# Could you make an index wheel



## Wildman (Sep 30, 2011)

Could you make your own lathe index wheel using this software and spindle tap?
http://woodgears.ca/gear_cutting/template.html

http://www.packardwoodworks.com/Mer...Code=packard&Category_Code=lathes-acc-spintap

Not sure how wound up at wood gear site but pretty interesting.


----------



## Curly (Sep 30, 2011)

Why would you need the spindle tap?


----------



## Wildman (Sep 30, 2011)

Most commercial and homemade index wheels require a nut, collet or four jaw chuck to hole wheel tight on spindle.  
http://alisam.com/page/14g9e/Woodworking_turning_OT.html

Tapping the center of wheel gives ability to screw and unscrew index wheel on-off lathe spindle without using nuts or chucks.


----------



## kirkfranks (Sep 30, 2011)

The downside to tapping the index plate is that then you cannot adjust the position of the index relative to the spindle.  You also would not have enough threads left to allow use of collect church or faceplate.


----------



## workinforwood (Oct 1, 2011)

yea..I actually could cut that out, but why?
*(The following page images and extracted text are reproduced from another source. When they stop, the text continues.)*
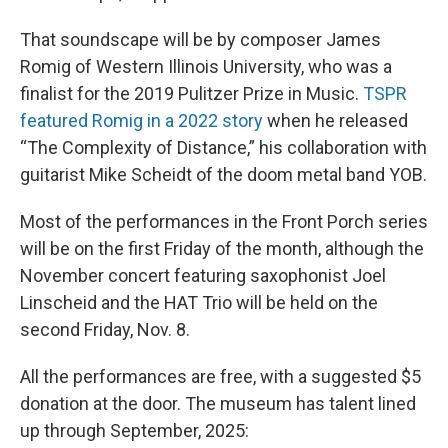
That soundscape will be by composer James
Romig of Western Illinois University, who was a
finalist for the 2019 Pulitzer Prize in Music.
TSPR
featured Romig in a 2022 story
when he released
“The Complexity of Distance,” his collaboration with
guitarist Mike Scheidt of the doom metal band YOB.
Most of the performances in the Front Porch series
will be on the first Friday of the month, although the
November concert featuring saxophonist Joel
Linscheid and the HAT Trio will be held on the
second Friday, Nov. 8.
All the performances are free, with a suggested $5
donation at the door. The museum has talent lined
up through September, 2025:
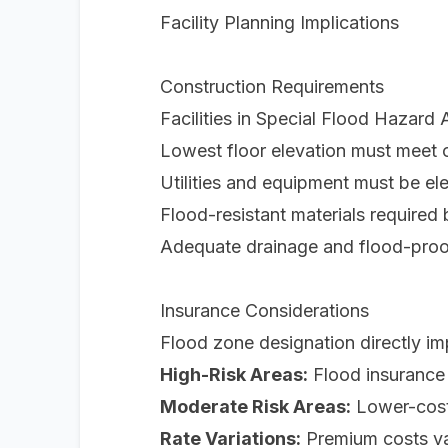
Facility Planning Implications
Construction Requirements
Facilities in Special Flood Hazard
Lowest floor elevation must meet 
Utilities and equipment must be el
Flood-resistant materials required
Adequate drainage and flood-pro
Insurance Considerations
Flood zone designation directly im
High-Risk Areas:
Flood insurance 
Moderate Risk Areas:
Lower-cost 
Rate Variations:
Premium costs var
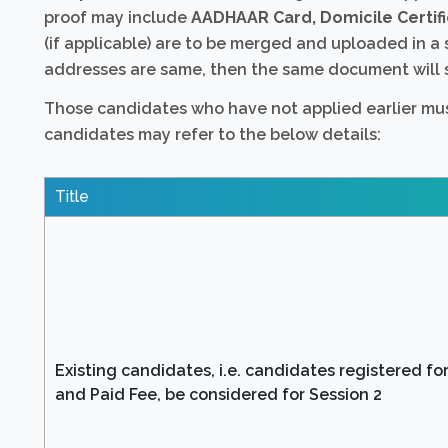
proof may include
AADHAAR Card, Domicile Certifi
(if applicable) are to be merged and uploaded in a 
addresses are same, then the same document will s
Those candidates who have not applied earlier must
candidates may refer to the below details:
Title
Existing candidates, i.e. candidates registered for
and Paid Fee, be considered for Session 2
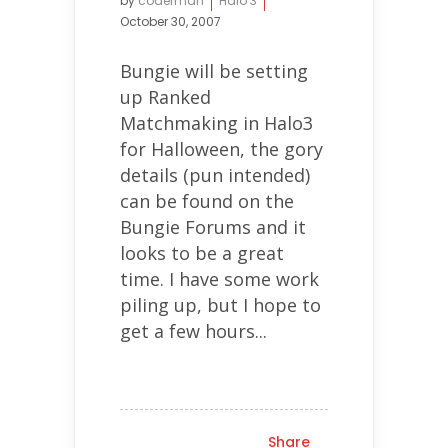
by
coderman
Halo 3
October 30, 2007
Bungie will be setting
up Ranked
Matchmaking in Halo3
for Halloween, the gory
details (pun intended)
can be found on the
Bungie Forums and it
looks to be a great
time. I have some work
piling up, but I hope to
get a few hours...
Share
It's much cheaper and faster to just buy one. By the time you build that thing, the materials and time lost is going to cost you so much more it's like making furniture..sure you can do it, but regardless the quality of furniture you are making you can't compete with the factory, the materials and time eat you alive. In this situation, not only is it cheaper to buy an indexer, but you are going to get something more accurate and longer lasting..how long are wood gears going to last?


----------



## Wildman (Oct 1, 2011)

Can buy everything I make on my wood lathe cheaper than cost me to make.

I have indexing system on my Jet lathe, could not remember how to determine degrees, so took 5 minutes to glue and cut wheel shown in photograph.  Would have taken same amount of time to go in house and check owner’s manual.   
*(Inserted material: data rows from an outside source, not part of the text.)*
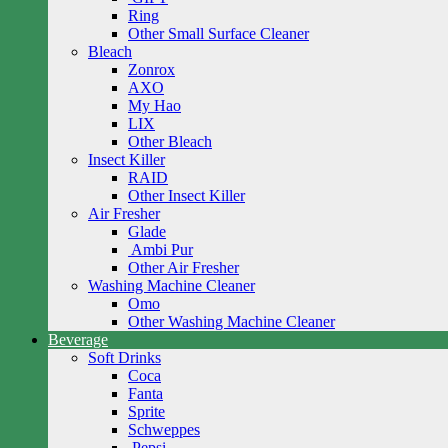
Ring
Other Small Surface Cleaner
Bleach
Zonrox
AXO
My Hao
LIX
Other Bleach
Insect Killer
RAID
Other Insect Killer
Air Fresher
Glade
Ambi Pur
Other Air Fresher
Washing Machine Cleaner
Omo
Other Washing Machine Cleaner
Beverage
Soft Drinks
Coca
Fanta
Sprite
Schweppes
Pepsi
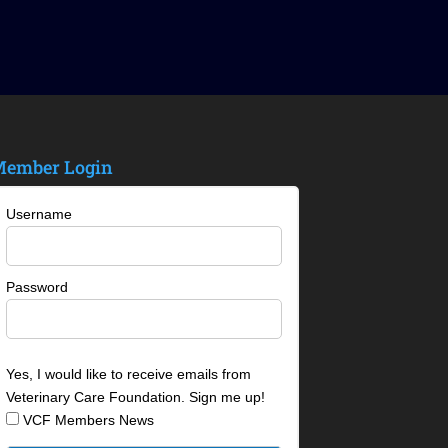
ember Login
Username
Password
Yes, I would like to receive emails from
Veterinary Care Foundation. Sign me up!
VCF Members News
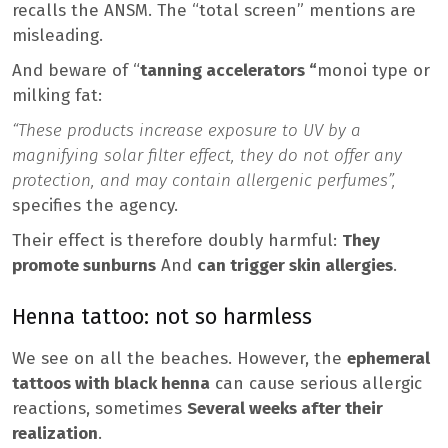
recalls the ANSM. The “total screen” mentions are
misleading.
And beware of “
tanning accelerators “
monoi type or
milking fat:
“These products increase exposure to UV by a
magnifying solar filter effect, they do not offer any
protection, and may contain allergenic perfumes”,
specifies the agency.
Their effect is therefore doubly harmful:
They
promote sunburns
And
can trigger skin allergies
.
Henna tattoo: not so harmless
We see on all the beaches. However, the
ephemeral
tattoos with black henna
can cause serious allergic
reactions, sometimes
Several weeks after their
realization
.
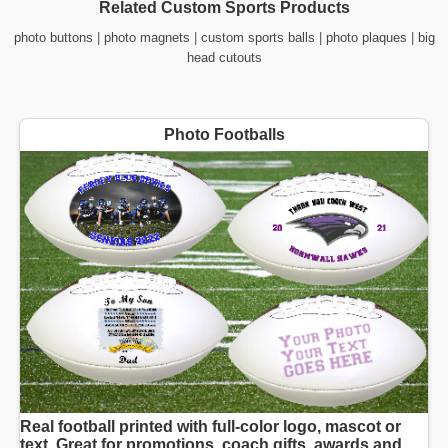
Related Custom Sports Products
photo buttons
|
photo magnets
|
custom sports balls
|
photo plaques
|
big
head cutouts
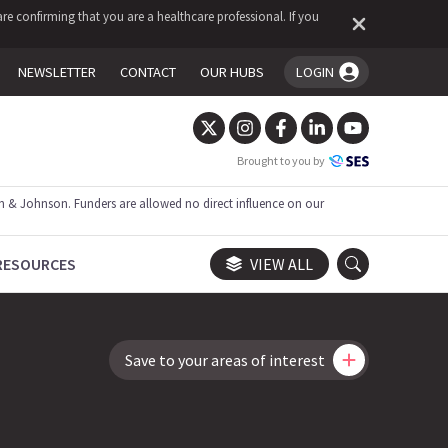
re confirming that you are a healthcare professional. If you
NEWSLETTER
CONTACT
OUR HUBS
LOGIN
You're logged in!
Brought to you by
 & Johnson. Funders are allowed no direct influence on our
RESOURCES
VIEW ALL
Save to your areas of interest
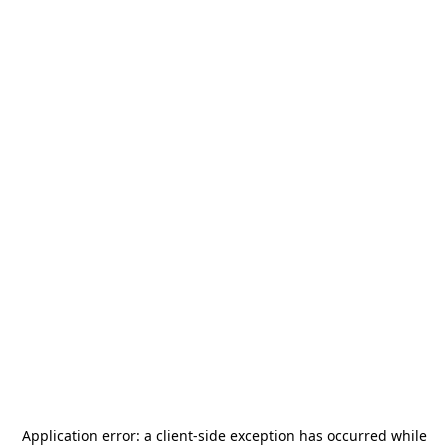
Application error: a
client
-side exception has occurred while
Yes, had to read owner’s manual to put it all together. Homemade wheel and existing index system easier to use now. No, do not use indexing on many projects.


----------



## juteck (Oct 1, 2011)

I remember seeing an article on using an old bicycle sprocket as an indexing wheel. I thought I saved it, but I can't find it ....


Here's another I remember:
http://www.woodcentral.com/articles/turning/articles_837.shtml

And this came up in a google search (maybe this is where I remember the sprocket???)
http://www.aawforum.org/vbforum/archive/index.php?t-1637.html

Or an inexpensive commercially available wheel:
http://www.ironfirellc.com/

Sent from my iPhone using Forum Runner


----------



## Wildman (Oct 1, 2011)

I use the Smith Art free templates for segment and stave guides and to make an index wheel.  Thought folks might like free program for cutting cogs in a wheel too. Got the idea of making a index wheel with cogged teeth watching this video. Using Smith Art templates or Wandel’s software templates pretty easy op.  Either style template saves time because don’t have mark out drill or saw cuts outs.

http://www.youtube.com/watch?v=oNuhr3htNWs&feature=related

http://www.smithart.us/download.htm

I know tapping out the center might not work on every lathe although not impossible to do. The spindle taps available from Packard Woodworks and other  vendors work in wood and plastic. Spindle taps for metal much more  expensive. 

Still have to make a base to lock wheel in place.


----------



## fernhills (Oct 1, 2011)

Do not know where it is  but some company is making them for about 30-40 dollars just saw it, now i can not find it. Attaches to the ways , i think it was Rockler but it is not there.


----------



## Wildman (Oct 2, 2011)

Are you talking about this one.
Universal Index Attachment
http://www.pennstateind.com/store/LIXU.html

or these?
http://www.ironfirellc.com/

Both commercial or homemade index wheels work fine. Obviously easier to buy an index wheel. Homemade index wheels as good as or better than commercial ones. Deciding factors on which way to go is how often you will use an index wheel, abilities to pay or make one.


----------